Thursday, June 28, 2012

Charter Schools aren't necessary

Wait, I know this.
We'll make another charter school!
From NYC Educator: Charter School closes and leaves parents and students in a pinch.
On the second to last day of school, the principal at my school got a phone call from a parent. His daughter's charter school was being closed, and he'd received a letter in the mail saying that my school was to be his daughter's new school. Could he, the father asked, come by to see the school and meet the principal?
And there you have it.  The primary difference between a public school and a charter school. When the charter school doesn't make enough money to satisfy its backers or simply becomes less exciting to run than its founders thought it would be back in the halcyon days of three years ago, it quits and closes up shop. That's how you tell the difference between involved and committed, between "nice to have if everything is perfect" and "necessary to the community".
  • Can't make those vaunted teachers work harder for less?
  • Can't keep pretending that your off-the-cuff charter was off-the-charts good?
  • Your students didn't buy into your KIPP-like gulag?
  • Are your test scores comparisons leaving you lacking?
  • Your admissions filtering system didn't work well enough?
  • The principal and the principal owners aren't each making $200K per year?

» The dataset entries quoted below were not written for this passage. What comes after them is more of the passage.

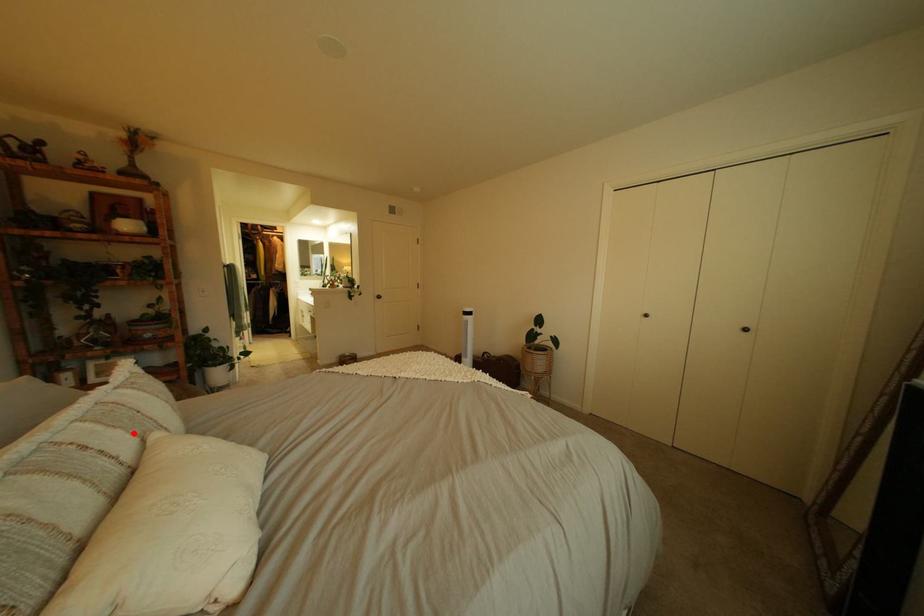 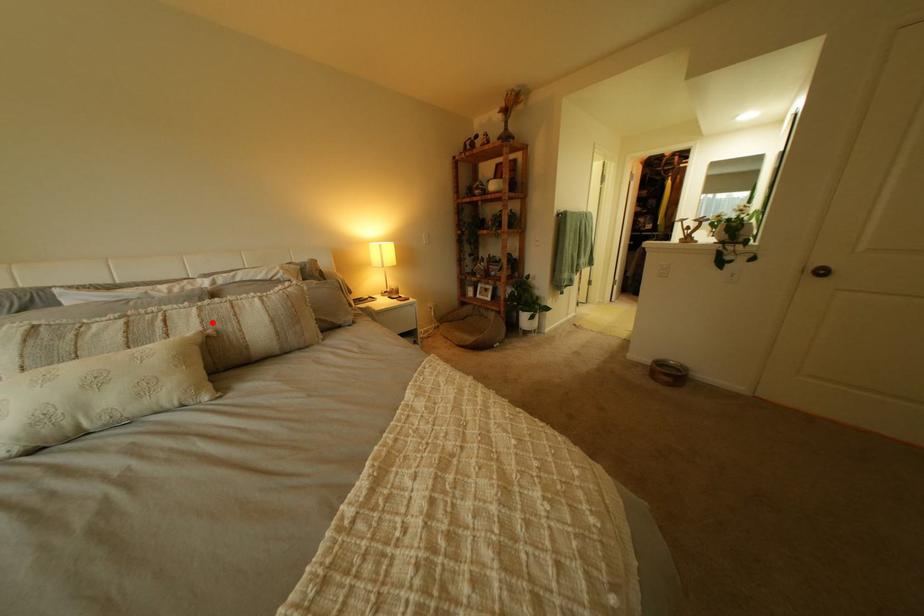 I am providing you with two images of the same scene from different viewpoints. A red point is marked on the first image and another point is marked on the second image. Does the point marked in image1 correspond to the same location as the one in image2?

Yes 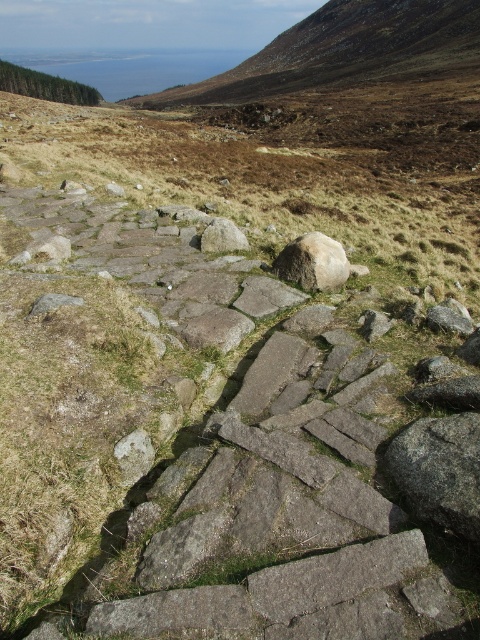 You are a hiker navigating the rugged terrain and come across the white smooth rock at center and the gray rough rock at center. Which rock would you choose to step on if you want to avoid slipping?

The white smooth rock at center is bigger than the gray rough rock at center, so stepping on the white smooth rock at center would provide a larger and more stable surface, reducing the risk of slipping.

You are a hiker who wants to place a small flag exactly between the white smooth rock at center and the gray rough rock at center. Which rock should you stand closer to while placing the flag?

You should stand closer to the gray rough rock at center because the white smooth rock at center is to the right of it, so the midpoint between them would require positioning closer to the gray rough rock at center.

That's okay. You can quit and someone else will pick up the pieces. No skin off your back.
It wasn't about the students after all, was it?

3 comments:

  1. My charter school is always crying that they get less money and that is why the teachers are paid less, but from all the money we are supposedly saving by being an online school I call BS, even if we only get 1/2 of the 5700 state funding, for 14,300 students, that's still a lot. We take money from districts with poor students and pretty much waste, a very small minority of our students benefit from the school, the rest would be much better off at their local school and have the funding go towards creating systems to help chronically ill or bullied students there.